→ Problem details
Each line from the first entry to the line with "머지는 사람의 두뇌를 이용해서 복구가 안된 글자들을 상상해서 끼워 맞추는 작", both included, is to be returned unchanged, with any pictures dropped.

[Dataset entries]
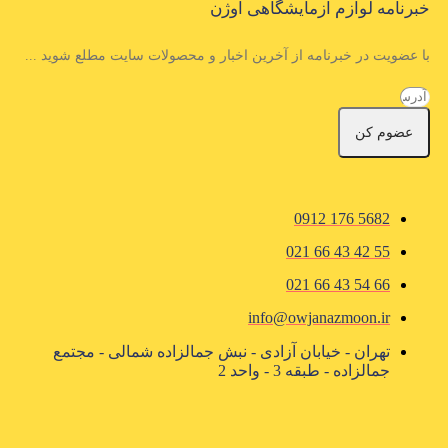
خبرنامه لوازم آزمایشگاهی اوژن
با عضویت در خبرنامه از آخرین اخبار و محصولات سایت مطلع شوید ...
عضوم کن
5682 176 0912
55 42 43 66 021
66 54 43 66 021
info@owjanazmoon.ir
تهران - خیابان آزادی - نبش جمالزاده شمالی - مجتمع
جمالزاده - طبقه 3 - واحد 2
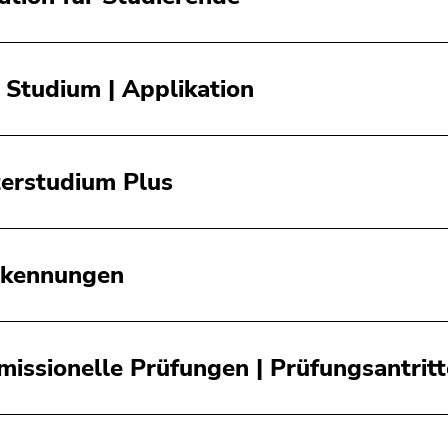
 Studium | Applikation
erstudium Plus
rkennungen
issionelle Prüfungen | Prüfungsantritt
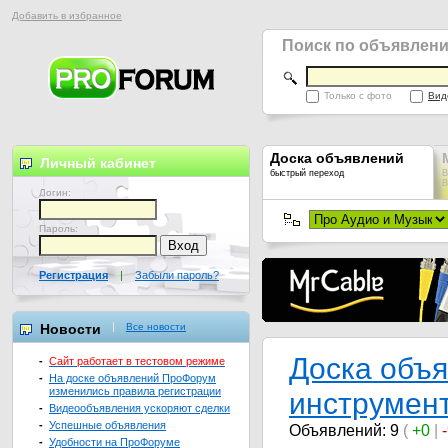
Добавить в избранное
Поиск по объявлен
Только с фото
Вид
Доска объявлений
Личный кабинет
быстрый переход
В
В
Логин:
Пароль:
Регистрация
|
Забыли пароль?
Новости
Все новости
Доска объ
-
Сайт работает в тестовом режиме
-
На доске объявлений ПроФорум
изменились правила регистрации
инструмен
-
Видеообъявления ускоряют сделки
-
Успешные объявления
Объявлений: 9
(
+0
|
-
Удобности на ПроФоруме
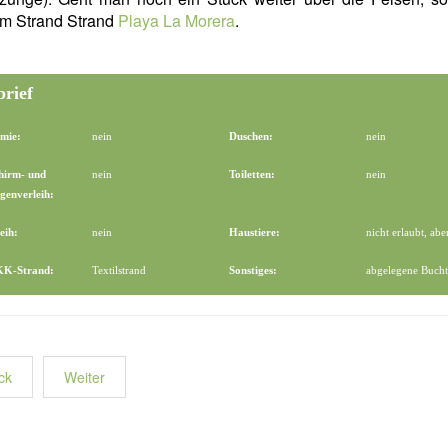
m Strand Strand
Playa La Morera
.
brief
mie:
nein
Duschen:
nein
hirm- und
nein
Toiletten:
nein
genverleih:
eih:
nein
Haustiere:
nicht erlaubt, abe
FKK-Strand:
Textilstrand
Sonstiges:
abgelegene Bucht
ck
Weiter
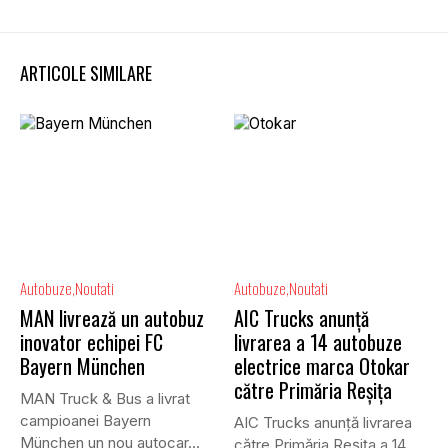
ARTICOLE SIMILARE
Autobuze
Noutati
Autobuze
Noutati
MAN livrează un autobuz
AIC Trucks anunță
inovator echipei FC
livrarea a 14 autobuze
Bayern München
electrice marca Otokar
către Primăria Reșița
MAN Truck & Bus a livrat
campioanei Bayern
AIC Trucks anunță livrarea
München un nou autocar...
către Primăria Reșița a 14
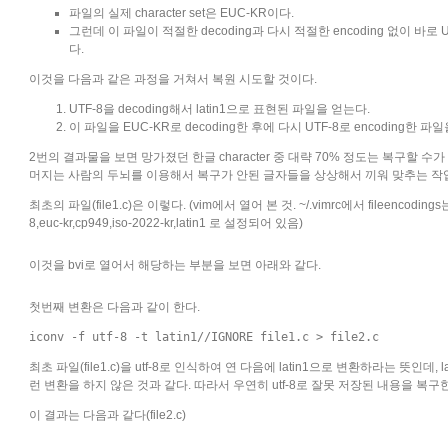
파일의 실제 character set은 EUC-KR이다.
그런데 이 파일이 적절한 decoding과 다시 적절한 encoding 없이 바로 
다.
이것을 다음과 같은 과정을 거쳐서 복원 시도할 것이다.
UTF-8을 decoding해서 latin1으로 표현된 파일을 얻는다.
이 파일을 EUC-KR로 decoding한 후에 다시 UTF-8로 encoding한 파
2번의 결과물을 보면 망가졌던 한글 character 중 대략 70% 정도는 복구할 수가
머지는 사람의 두뇌를 이용해서 복구가 안된 글자들을 상상해서 끼워 맞추는 작
최초의 파일(file1.c)은 이렇다. (vim에서 열어 본 것. ~/.vimrc에서 fileencodings는 
8,euc-kr,cp949,iso-2022-kr,latin1 로 설정되어 있음)
이것을 bvi로 열어서 해당하는 부분을 보면 아래와 같다.
첫번째 변환은 다음과 같이 한다.
iconv -f utf-8 -t latin1//IGNORE file1.c > file2.c
최초 파일(file1.c)을 utf-8로 인식하여 연 다음에 latin1으로 변환하라는 뜻인데, l
런 변환을 하지 않은 것과 같다. 따라서 우연히 utf-8로 잘못 저장된 내용을 복구한
이 결과는 다음과 같다(file2.c)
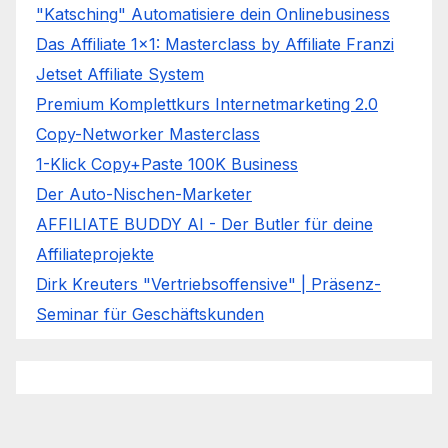
"Katsching" Automatisiere dein Onlinebusiness
Das Affiliate 1x1: Masterclass by Affiliate Franzi
Jetset Affiliate System
Premium Komplettkurs Internetmarketing 2.0
Copy-Networker Masterclass
1-Klick Copy+Paste 100K Business
Der Auto-Nischen-Marketer
AFFILIATE BUDDY AI - Der Butler für deine
Affiliateprojekte
Dirk Kreuters "Vertriebsoffensive" | Präsenz-
Seminar für Geschäftskunden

→ Solved problem
خبرنامه لوازم آزمایشگاهی اوژن
با عضویت در خبرنامه از آخرین اخبار و محصولات سایت مطلع شوید ...
عضوم کن
5682 176 0912
55 42 43 66 021
66 54 43 66 021
info@owjanazmoon.ir
تهران - خیابان آزادی - نبش جمالزاده شمالی - مجتمع
جمالزاده - طبقه 3 - واحد 2
 Studium | Applikation
erstudium Plus
rkennungen
issionelle Prüfungen | Prüfungsantritt
Добавить в избранное
Поиск по объявлен
Только с фото
Вид
Доска объявлений
Личный кабинет
быстрый переход
В
В
Логин:
Пароль:
Регистрация
|
Забыли пароль?
Новости
Все новости
Доска объ
-
Сайт работает в тестовом режиме
-
На доске объявлений ПроФорум
изменились правила регистрации
инструмен
-
Видеообъявления ускоряют сделки
-
Успешные объявления
Объявлений: 9
(
+0
|
-
Удобности на ПроФоруме
m Strand Strand
Playa La Morera
.
brief
mie:
nein
Duschen:
nein
hirm- und
nein
Toiletten:
nein
genverleih:
eih:
nein
Haustiere:
nicht erlaubt, abe
FKK-Strand:
Textilstrand
Sonstiges:
abgelegene Bucht
ck
Weiter
ARTICOLE SIMILARE
Autobuze
Noutati
Autobuze
Noutati
MAN livrează un autobuz
AIC Trucks anunță
inovator echipei FC
livrarea a 14 autobuze
Bayern München
electrice marca Otokar
către Primăria Reșița
MAN Truck & Bus a livrat
campioanei Bayern
AIC Trucks anunță livrarea
München un nou autocar...
către Primăria Reșița a 14
파일의 실제 character set은 EUC-KR이다.
그런데 이 파일이 적절한 decoding과 다시 적절한 encoding 없이 바로 
다.
이것을 다음과 같은 과정을 거쳐서 복원 시도할 것이다.
UTF-8을 decoding해서 latin1으로 표현된 파일을 얻는다.
이 파일을 EUC-KR로 decoding한 후에 다시 UTF-8로 encoding한 파
2번의 결과물을 보면 망가졌던 한글 character 중 대략 70% 정도는 복구할 수가
머지는 사람의 두뇌를 이용해서 복구가 안된 글자들을 상상해서 끼워 맞추는 작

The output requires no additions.